- Born: 1894 Jiangsu, China
- Died: February 1, 1981 (aged 86–87) St. Petersburg, Florida
- Other name: Mrs. Way-sung New or Mrs. Yuh-tsung New
- Citizenship: United States
- Education: Columbia University
- Occupation: Diplomat
- Spouse: Dr. Way-sung New

= Zee Yuh-tsung =

Chinese diplopmat (1894-1981)

Yuh-tsung Zee (or Zee Yuh-tsung, Chinese: 徐亦蓁 or 徐蘅; 1894 in Jiangsu, China- February 1, 1981 in St. Petersburg, Florida) was a Chinese diplomat in the middle of the 20th century.

Zee (徐) was her maiden name (family name) in Wu. Yuh-tsung (亦蓁) was her first name (after the family name in China). Zee Yuh-tsung (also Tsu Ih-djen) is Xu Yizhen (in Pinyin romanization) or Hsü I-chen in Mandarin (Wade–Giles romanization). In the United States and the United Nations, Zee was also known by her husband's name as Mrs. Way-sung New or Mrs. Yuh-tsung New.

== Origin and training ==
Zee was born in Jiangsu, China in 1894. Her family had been Christian for three generations. She graduated from the Elizabeth Yates Memorial All Girls' School in Shanghai in 1910 and taught in private schools in Shanghai from 1910 to 1915. In the spring of 1915 she began studying history and education at Ginling College of the Nanjing Normal University. She graduated in 1919 as a first-time graduate with a B.A. In Ginling, she formed a lifelong friendship with Wu Yi-fang, who later became Ginling's first Chinese president.

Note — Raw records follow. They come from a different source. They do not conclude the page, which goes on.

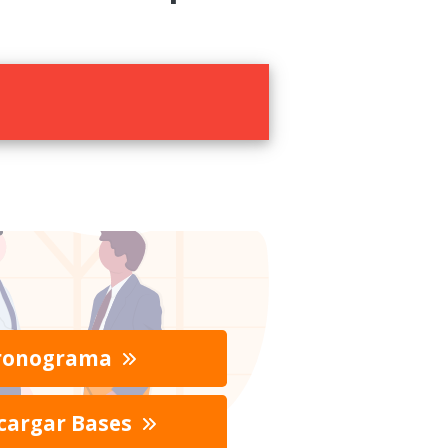
ronograma
cargar Bases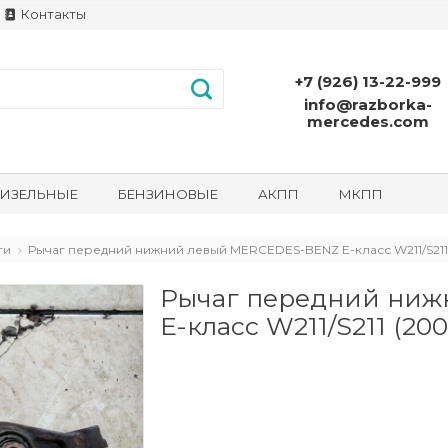
Контакты
+7 (926) 13-22-999
info@razborka-
mercedes.com
ИЗЕЛЬНЫЕ
БЕНЗИНОВЫЕ
АКПП
МКПП
ги
Рычаг передний нижний левый MERCEDES-BENZ E-класс W211/S211 
Рычаг передний ни
E-класс W211/S211 (200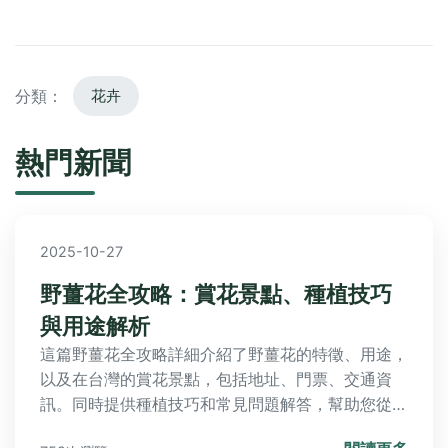
分類：
花卉
熱門新聞
2025-10-27
野薑花全攻略：賞花景點、種植技巧
與用途解析
這篇野薑花全攻略詳細介紹了野薑花的特徵、用途，
以及在台灣的賞花景點，包括地址、門票、交通資
訊。同時提供種植技巧和常見問題解答，幫助您從種
植到賞花一次搞懂，並分享個人經驗與實用建議。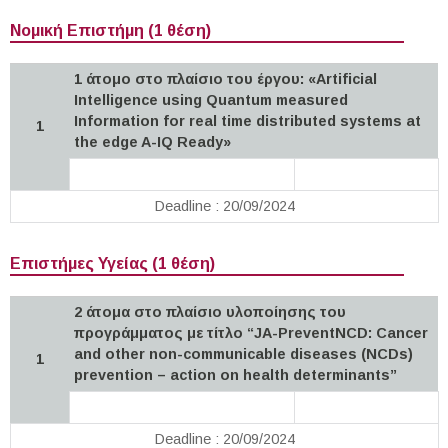
Νομική Επιστήμη (1 θέση)
1 άτομο στο πλαίσιο του έργου: «Artificial
Intelligence using Quantum measured
Information for real time distributed systems at
1
the edge A-IQ Ready»
Deadline : 20/09/2024
Επιστήμες Υγείας (1 θέση)
2 άτομα στο πλαίσιο υλοποίησης του
προγράμματος με τίτλο “JA-PreventNCD: Cancer
and other non-communicable diseases (NCDs)
1
prevention – action on health determinants”
Deadline : 20/09/2024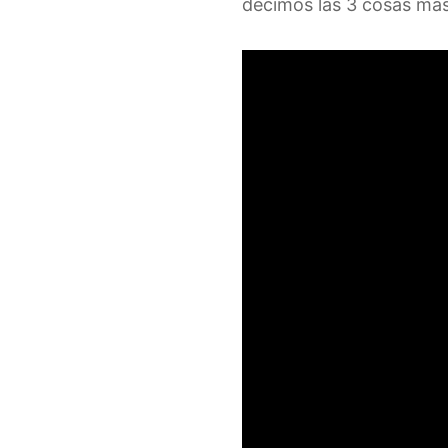
decimos las 3 cosas más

== Professional activity, social, political work and family ==
After her training, Zee worked as a teacher in Nanjing and Beijing. In this area of activity, she headed the Chinese Child Relief Committee based in Shanghai. In 1924 she married the orthopedist Dr. Way-sung New. After her marriage, she continued to do professional and voluntary work. She served as chair of the school trustees of Shanghai Methodist School and Ginling College, was active in charitable work, and led training programs for nurses at her husband's clinic. During this time, she also completed an M.A. degree from Teachers College at Columbia University. In 1928 their son Peter was born. After her husband's death in 1937, she devoted herself intensively to humanitarian work with the International Red Cross and Red Crescent Movement in war-torn Shanghai until 1939. From 1939 to 1941 she taught English again at St. Stephen's College in Hong Kong.
In 1945, she took part in the preparations of the Chinese delegation for the San Francisco conference, which included her friend Wu Yi Fang. In 1947, she was a founding member of the United Nations Commission on the Status of Women, which worked on the formulation of the International Bill of Human Rights.
From 1949 to 1955 she worked as a lecturer at various institutions in the United States. In 1955 she became associate dean at Western College for Women in Oxford, Ohio. She held this office until 1959. She then focused on work at her church and for the Ginling Alumni Group. In 1961 she became a citizen of the United States. She died in 1981.